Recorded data
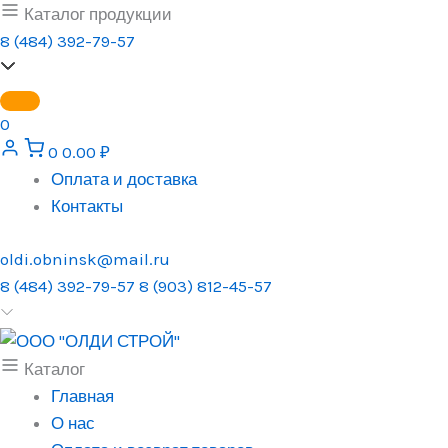
Перейти
Каталог продукции
к
8 (484) 392-79-57
содержимому
0
0
0.00
₽
Оплата и доставка
Контакты
oldi.obninsk@mail.ru
8 (484) 392-79-57
8 (903) 812-45-57
Каталог
Главная
О нас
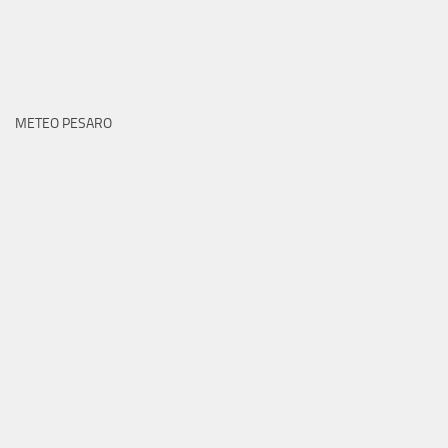
METEO PESARO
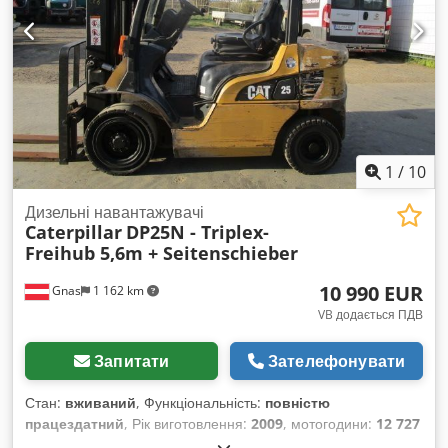
1
/
10
Дизельні навантажувачі
Caterpillar
DP25N - Triplex-
Freihub 5,6m + Seitenschieber
10 990 EUR
Gnas
1 162 km
VB додається ПДВ
Запитати
Зателефонувати
Стан:
вживаний
, Функціональність:
повністю
працездатний
, Рік виготовлення:
2009
, мотогодини:
12 727
h
, вантажопідйомність:
2 500 кг
, висота підйому:
5 600 мм
,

→ **EXERCISE REQUIREMENTS**
Please reproduce every record exactly as written, excluding the pictures.

→ **YOUR SOLUTION**
Перейти
Каталог продукции
к
8 (484) 392-79-57
содержимому
0
0
0.00
₽
Оплата и доставка
Контакты
oldi.obninsk@mail.ru
8 (484) 392-79-57
8 (903) 812-45-57
Каталог
Главная
О нас
METEO PESARO
1
/
10
Дизельні навантажувачі
Caterpillar
DP25N - Triplex-
Freihub 5,6m + Seitenschieber
10 990 EUR
Gnas
1 162 km
VB додається ПДВ
Запитати
Зателефонувати
Стан:
вживаний
, Функціональність:
повністю
працездатний
, Рік виготовлення:
2009
, мотогодини:
12 727
h
, вантажопідйомність:
2 500 кг
, висота підйому:
5 600 мм
,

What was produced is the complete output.